De guiñoles, hogueras y pájaros

'La represión contra las minorías en la Cuba revolucionaria ha durado largo tiempo. En cualquier caso, el tiempo que es capaz de soportar una vida humana.'

Barcelona

En aquel frenético y contradictorio 1968, yo cumplí catorce años. En Cuba nadie salió a la calle, nadie demandó que, en nombre del realismo, se buscara lo imposible. Algunos jóvenes se reunieron en los alrededores el hotel Capri. Otros, tocaron guitarra en los días larguísimos y maravillosos de los muelles de la Playa de Marianao. Cantábamos: If you’re going to San Francisco, be sure to wear some flowers in your hair… Se hablaba, por lo bajo, de Joan Baez, de Bob Dylan. Muchos leían a escondidas la edición argentina de Las puertas de la percepción, de Aldous Huxley. Nada más. O poco más, que yo recuerde.

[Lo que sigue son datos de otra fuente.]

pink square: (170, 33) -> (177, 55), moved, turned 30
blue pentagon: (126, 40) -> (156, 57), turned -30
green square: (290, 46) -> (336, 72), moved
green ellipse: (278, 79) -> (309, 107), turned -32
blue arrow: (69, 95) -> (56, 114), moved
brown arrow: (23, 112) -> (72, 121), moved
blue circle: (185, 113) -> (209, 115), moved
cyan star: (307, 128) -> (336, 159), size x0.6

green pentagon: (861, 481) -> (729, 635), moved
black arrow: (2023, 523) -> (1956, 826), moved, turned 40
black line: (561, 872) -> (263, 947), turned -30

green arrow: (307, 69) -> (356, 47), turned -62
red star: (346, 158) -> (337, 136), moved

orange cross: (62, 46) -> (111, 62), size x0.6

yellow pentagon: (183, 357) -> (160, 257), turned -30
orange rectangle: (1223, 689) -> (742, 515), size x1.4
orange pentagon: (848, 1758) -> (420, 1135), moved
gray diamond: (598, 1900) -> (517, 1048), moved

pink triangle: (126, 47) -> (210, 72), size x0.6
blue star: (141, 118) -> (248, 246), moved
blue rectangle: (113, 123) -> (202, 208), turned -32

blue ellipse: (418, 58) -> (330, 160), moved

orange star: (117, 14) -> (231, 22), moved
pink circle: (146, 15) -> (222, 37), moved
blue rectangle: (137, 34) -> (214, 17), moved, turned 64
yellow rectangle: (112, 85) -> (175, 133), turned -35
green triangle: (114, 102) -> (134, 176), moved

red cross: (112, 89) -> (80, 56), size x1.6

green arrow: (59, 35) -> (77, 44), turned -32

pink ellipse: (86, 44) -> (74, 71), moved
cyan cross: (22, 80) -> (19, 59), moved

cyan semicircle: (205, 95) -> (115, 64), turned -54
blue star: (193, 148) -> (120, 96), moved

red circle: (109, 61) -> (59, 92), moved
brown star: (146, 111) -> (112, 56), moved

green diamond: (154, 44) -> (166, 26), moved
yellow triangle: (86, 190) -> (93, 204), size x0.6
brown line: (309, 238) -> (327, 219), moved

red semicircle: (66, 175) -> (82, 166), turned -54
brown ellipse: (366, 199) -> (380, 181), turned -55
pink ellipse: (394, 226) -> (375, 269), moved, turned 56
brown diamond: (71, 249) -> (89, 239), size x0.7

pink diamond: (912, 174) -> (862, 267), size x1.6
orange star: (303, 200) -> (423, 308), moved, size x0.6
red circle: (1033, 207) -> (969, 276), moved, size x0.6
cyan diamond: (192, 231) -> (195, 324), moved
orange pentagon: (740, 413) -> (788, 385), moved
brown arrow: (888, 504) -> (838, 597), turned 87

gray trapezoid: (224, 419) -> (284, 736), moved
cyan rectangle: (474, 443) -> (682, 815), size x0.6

Como es habitual en Cuba, los sucesos tuvieron un matiz diferente, avanzaron por otros rumbos: nada de revueltas y reivindicaciones morales. Aunque por fortuna tampoco hubo matanzas como la de Tlatelolco. El mundo por un lado; según su costumbre, la Isla por el otro. Hacía algún tiempo que la Isla había comenzado su lento, doloroso y extemporáneo proceso de inmovilidad.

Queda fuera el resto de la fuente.